__Exercise instructions__: Please retype the entries that follow exactly as they are, leaving the images behind.

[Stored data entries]
================================

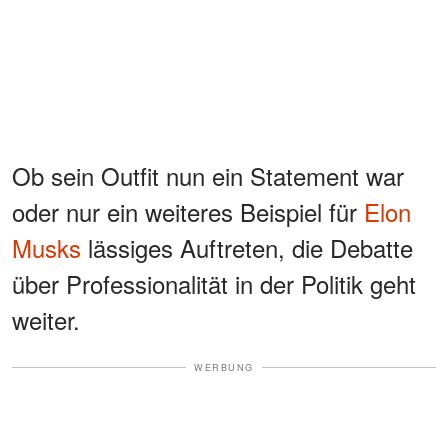
Ob sein Outfit nun ein Statement war
oder nur ein weiteres Beispiel für
Elon
Musks
lässiges Auftreten, die Debatte
über Professionalität in der Politik geht
weiter.
WERBUNG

================================

__Solution below__:
Ob sein Outfit nun ein Statement war
oder nur ein weiteres Beispiel für
Elon
Musks
lässiges Auftreten, die Debatte
über Professionalität in der Politik geht
weiter.
WERBUNG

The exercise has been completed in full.